Mr. Schmitt embodies the success and the problems of the flashy TV-style newspaper as it approaches its third anniversary. He is the type of reader newspapers and advertisers covet. In his early 40s, he's at the prime buying age, and, as director of corporate relations of Consolidated Freightways Inc., presumably has the income to spend on the products advertised.
But like so many other USA Today readers, he sees the paper only occasionally. He rarely pays for it (since airlines and hotels often give it away) and thinks the new price of 50 cents is high.
On Sept. 15, 1982, with great fanfare and promises to change the face of journalism, Gannett Company rolled out the first issue of USA Today. It was filled with four-color photos, cartoonlike charts and ``fact boxes,'' and stories not much longer than what you've read so far. It was tailored for the Yuppie generation, a mobile, career-oriented, and affluent group weaned on television news and too busy working and traveling to spend much time on a second newspaper.
Immediately journalists dubbed it ``McPaper,'' a fast-food style of reporting; advertisers kept a wary distance; and the red ink began to rise.
The jury is still out as to whether USA Today can turn this generation into loyal subscribers, and whether it is worth the estimated $350 million Gannett will sink into it by the time it breaks even (if it does) in 1987.
But there are some encouraging signs for USA Today -- nearly double the amount of advertising revenue and number of ad pages in the last year, albeit beginning with a small base, and a circulation of 1.28 million. That makes it the third-largest paper in the United States, after the Wall Street Journal and the New York Daily News. That includes its bulk sales to airlines, hotels, etc., however, which most newspapers do not include in their circulation figures.
USA Today is altering the face, if not the soul, of journalism. It has forced other newspapers to take a hard look at their layouts. ``Almost every major local paper has been changed by USA Today,'' says Bruce Thorp, an analyst at John Morton Inc., which does research on the newspaper industry. ``They have more color and graphics. They can say, `We planned to do that anyway,' but USA Today probably had a lot of impact.''
But others say that impact is superficial. ``USA Today billed itself as a new and necessary style of journalism, with its brevity and feature treatment, but I don't think that's true,'' says Ben Bagdikian, author of ``Media Monopoly'' and dean of the graduate school of journalism at the University of California, Berkeley. ``It's a misreading of what people want from a daily paper -- especially a second paper, which must have something special that goes beyond [spot news].''
If the paper has not revolutionized the newspaper business, it is nonetheless unique in its mission and style. One of the first things a reader notices about the paper is that the stories seem more upbeat than stories in other papers.

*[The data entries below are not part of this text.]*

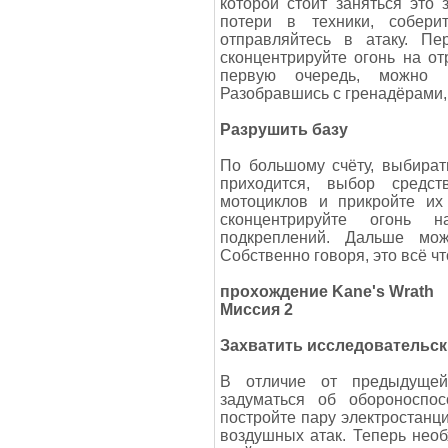
которой стоит заняться это
потери в техники, собер
отправляйтесь в атаку. Пе
сконцентрируйте огонь на от
первую очередь, можно п
Разобравшись с гренадёрами, 
Разрушить базу
По большому счёту, выбират
приходится, выбор средст
мотоциклов и прикройте их
сконцентрируйте огонь 
подкреплений. Дальше мож
Собственно говоря, это всё чт
прохождение Kane's Wrath
Миссия 2
Захватить исследовательск
В отличие от предыдущей
задуматься об обороноспо
постройте пару электростанци
воздушных атак. Теперь необх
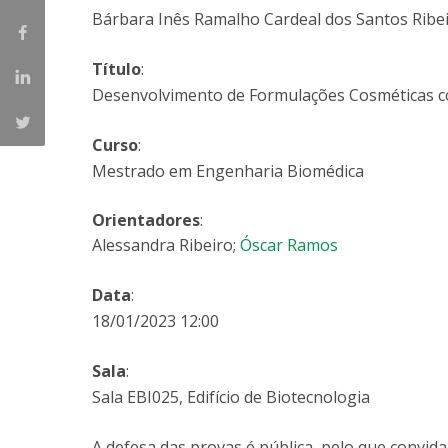
Parcerias Estratégicas
Bárbara Inês Ramalho Cardeal dos Santos Ribe
Iniciativas Nacionais
O que dizem sobre a ESB
Título
:
Candidaturas
Desenvolvimento de Formulações Cosméticas c
Clube de Inovação e Conhecimento
Curso
:
Mestrado em Engenharia Biomédica
Orientadores
:
Alessandra Ribeiro;
Óscar Ramos
Data
:
18/01/2023 12:00
Sala
:
Sala EBI025, Edifício de Biotecnologia
A defesa das provas é pública, pelo que convida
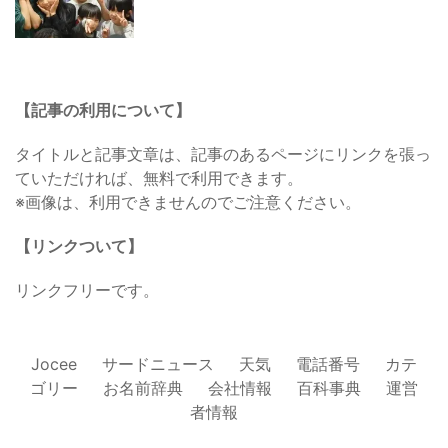
【記事の利用について】
タイトルと記事文章は、記事のあるページにリンクを張っ
ていただければ、無料で利用できます。
※画像は、利用できませんのでご注意ください。
【リンクついて】
リンクフリーです。
Jocee
サードニュース
天気
電話番号
カテ
ゴリー
お名前辞典
会社情報
百科事典
運営
者情報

``They're wild about good news over there,'' says Michael McNamee, who was an economics writer for 21/2 years before moving to the Washington bureau of the Dallas Morning News in February. ``There's a deliberate and top-down effort to put a positive spin on a story.''
USA Today's editor, John Quinn, says that the paper's upbeat approach follows from its goals as a paper: to give a preview of the next 24 hours; to review the last 24 hours; and to give an overview of issues and people who have an impact on Americans.
``If you look ahead, most stories have an up angle to them,'' says Mr. Quinn.
Its intense focus on how events affect the USA reader also influences the papers style. This has led to quirks that drive some writers and readers batty -- like using the adjective ``USA'' rather than ``American'' or ``US'' (which some executives do even in conversation), or the ``we-us'' syndrome, the classic case being a headline about a survey of societal attitudes that read, ``Men, Women: We're still different.''
If USA Today sometimes edges on myopia about reader concerns, it does cover those concerns well. Mr. McNamee of the Dallas Morning News recalls a five-part series on tax reform, nearly a year in the making and a very expensive project. The paper hired Data Resources Inc., an econometric research firm, to run some economic models on how the various proposals would affect incomes in America. With the money it spent on DRI's services, ``we could have hired a reporter for six months,'' says McNamee.
There is more to USA Today than colorful graphics, writers there say. In its three years, it has sharpened its focus andTODAYTODAY found its niche.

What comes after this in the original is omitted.